### [WORK TASK]
Every record is to be copied unchanged, except that its pictures are removed.

[Stored dataset items]
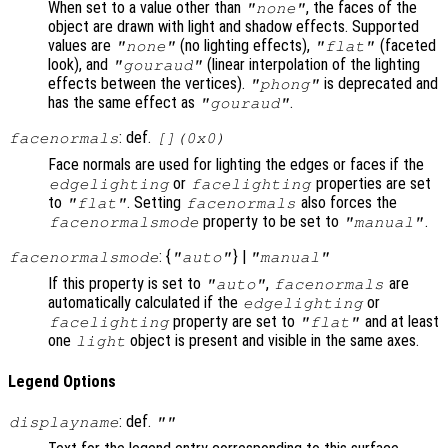
When set to a value other than
, the faces of the
"none"
object are drawn with light and shadow effects. Supported
values are
(no lighting effects),
(faceted
"none"
"flat"
look), and
(linear interpolation of the lighting
"gouraud"
effects between the vertices).
is deprecated and
"phong"
has the same effect as
.
"gouraud"
: def.
facenormals
[](0x0)
Face normals are used for lighting the edges or faces if the
or
properties are set
edgelighting
facelighting
to
. Setting
also forces the
"flat"
facenormals
property to be set to
.
facenormalsmode
"manual"
: {
} |
facenormalsmode
"auto"
"manual"
If this property is set to
,
are
"auto"
facenormals
automatically calculated if the
or
edgelighting
property are set to
and at least
facelighting
"flat"
one
object is present and visible in the same axes.
light
Legend Options
: def.
displayname
""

### [ANSWER SECTION]
When set to a value other than
, the faces of the
"none"
object are drawn with light and shadow effects. Supported
values are
(no lighting effects),
(faceted
"none"
"flat"
look), and
(linear interpolation of the lighting
"gouraud"
effects between the vertices).
is deprecated and
"phong"
has the same effect as
.
"gouraud"
: def.
facenormals
[](0x0)
Face normals are used for lighting the edges or faces if the
or
properties are set
edgelighting
facelighting
to
. Setting
also forces the
"flat"
facenormals
property to be set to
.
facenormalsmode
"manual"
: {
} |
facenormalsmode
"auto"
"manual"
If this property is set to
,
are
"auto"
facenormals
automatically calculated if the
or
edgelighting
property are set to
and at least
facelighting
"flat"
one
object is present and visible in the same axes.
light
Legend Options
: def.
displayname
""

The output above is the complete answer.